Package: fsl-subthalamic-nucleus-atlas
Architecture: all
Depends: ${misc:Depends}
Description: probabilistic subthalamic nucleus atlas
 This atlas takes advantage of the ultra-high resolution possible in 7T MRI to
 provide unprecedented levels of detail on structures of the basal ganglia in
 vivo. The atlas includes (so far) probability maps of the right and left
 Subthalamic Nucleus (STN) using T2*-imaging. For now it has been created on
 13 young healthy participants (6 female) with a mean age of 24.38
 (range: 22-28, standard deviation: 2.36). More details are available in
 .
  B.U. Forstmann, Keuken, M. C., Jahfari, S., Bazin, P.-L., Neumann, J.,
  Schaefer, A., Anwander, A., & Turner, R. (2012). Cortico-subthalamic white
  matter tract strength predict interindividual efficacy in stopping a motor
  response. NeuroImage, 60, 370-375.
 .
 This package is part of FSL.

Package: fsl-resting-connectivity-parcellation-atlases
Architecture: all
Depends: ${misc:Depends}
Description: brain parcellations based on resting state connectivity
 A collection of parcellations based on resting-state functional connectivity
 as measured with fMRI. Four parcellations of particular cortical regions
 are available:
 .
  * Parietal cortex
    Mars et al. (2011).
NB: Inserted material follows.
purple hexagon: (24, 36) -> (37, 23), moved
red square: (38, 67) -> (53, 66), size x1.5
Diffusion-Weighted Imaging Tractography-Based
    Parcellation of the Human Parietal Cortex and Comparison with Human
    and Macaque Resting-State Functional Connectivity. The Journal of
    Neuroscience, 31, 4087-4100.
  * Temporoparietal junction area (TPJ)
    Mars et al. (2012). Connectivity-Based Subdivisions of the Human Right
    "Temporoparietal Junction Area": Evidence for Different Areas Participating
    in Different Cortical Networks. Cerebral Cortex, 22, 1894-1903.
  * Dorsal Frontal Cortex
    Sallet et al. (2013). The Organization of Dorsal Frontal Cortex in Humans
    and Macaques. The Journal of Neuroscience, 33, 12255-12274.
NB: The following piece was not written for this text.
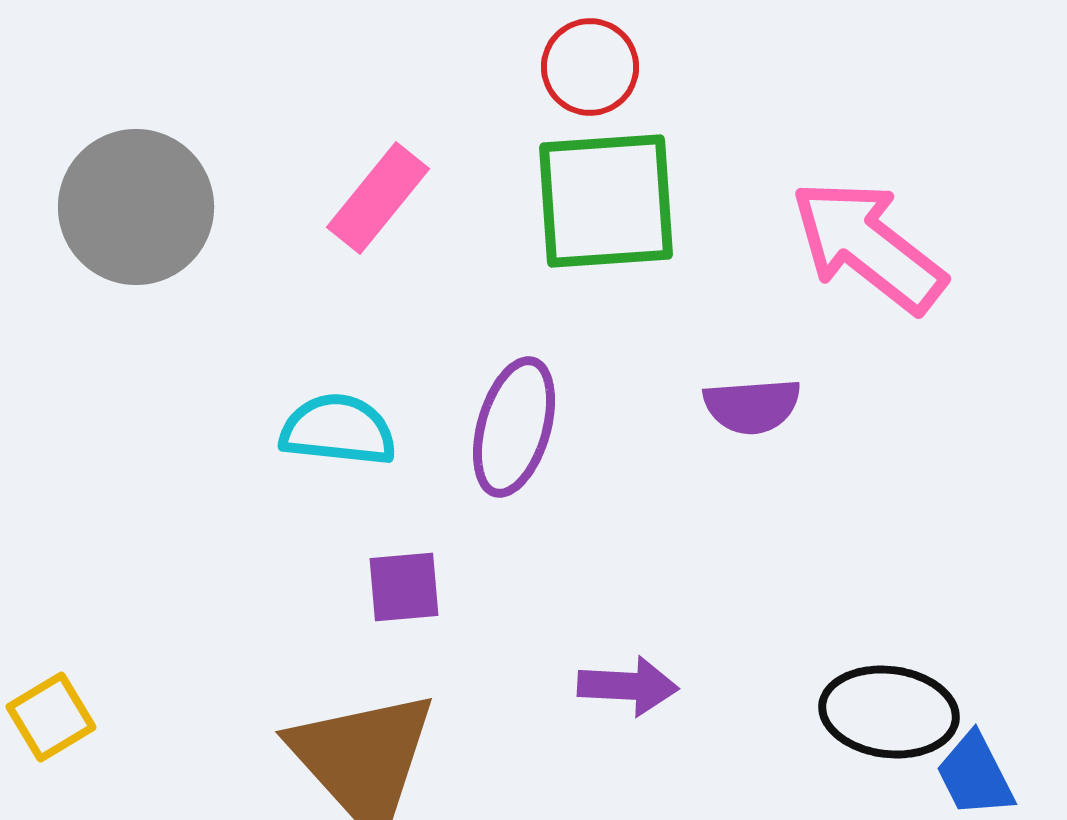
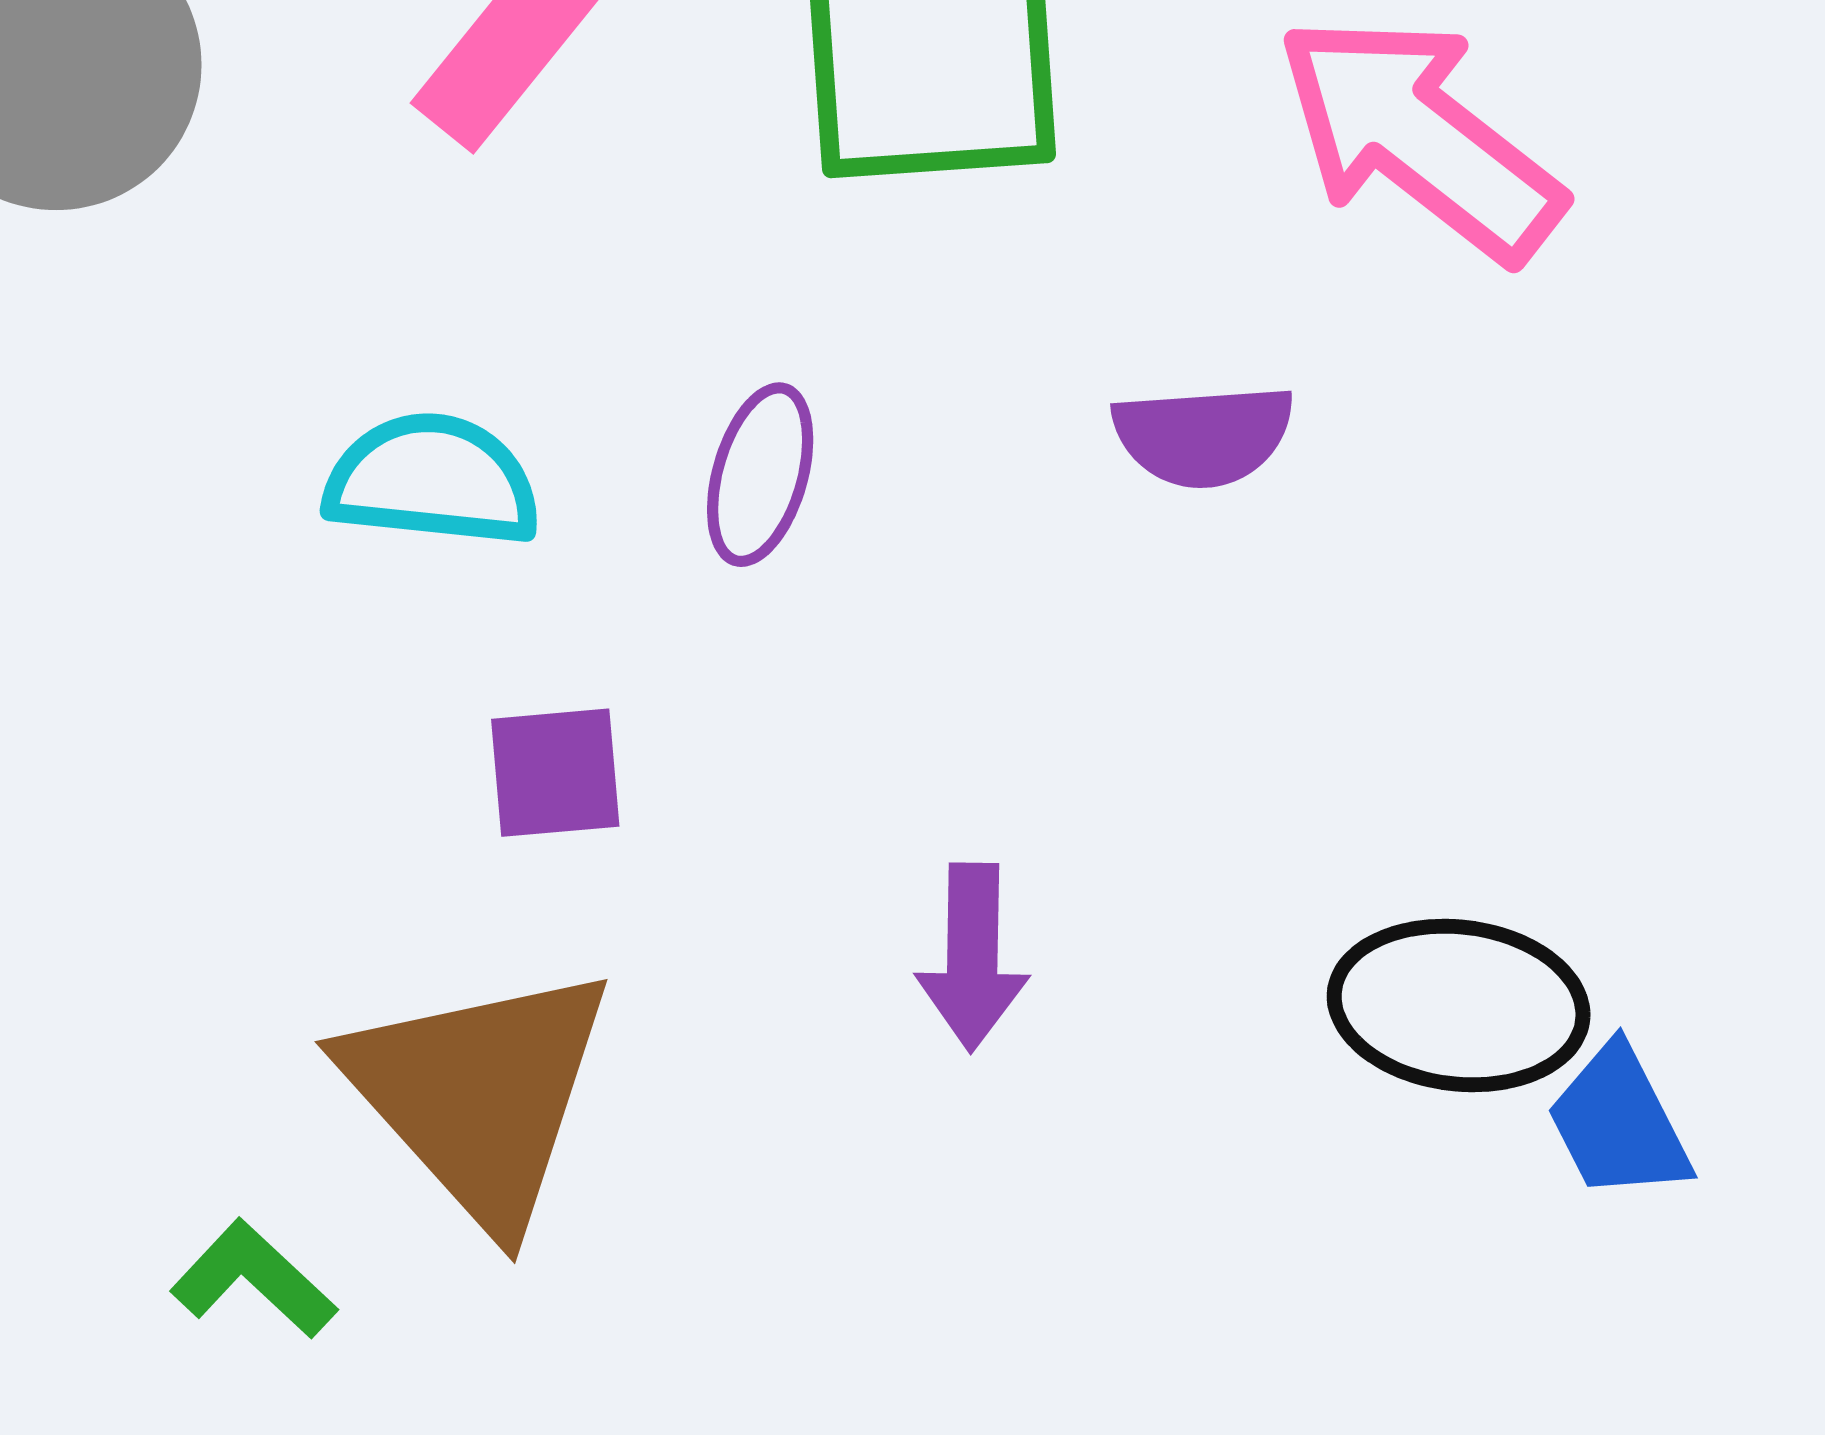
purple ellipse: (514, 427) -> (760, 475), size x0.7
purple arrow: (628, 686) -> (972, 957), turned 88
  * Ventral Frontal Cortex
    Neubert et al. (2014). Comparison of Human Ventral Frontal Cortex Areas
    for Cognitive Control and Language with Areas in Monkey Frontal Cortex,
    Neuron, 81, 700-713.
 .
 This package is part of FSL.

Package: fsl-5.0-doc-wiki
Architecture: all
Depends: ${misc:Depends}
Replaces: fsl-5.0-doc-wikiattachments
Description: FSL documentation wiki
 This package is part of FSL and contains the FSL documentation wiki.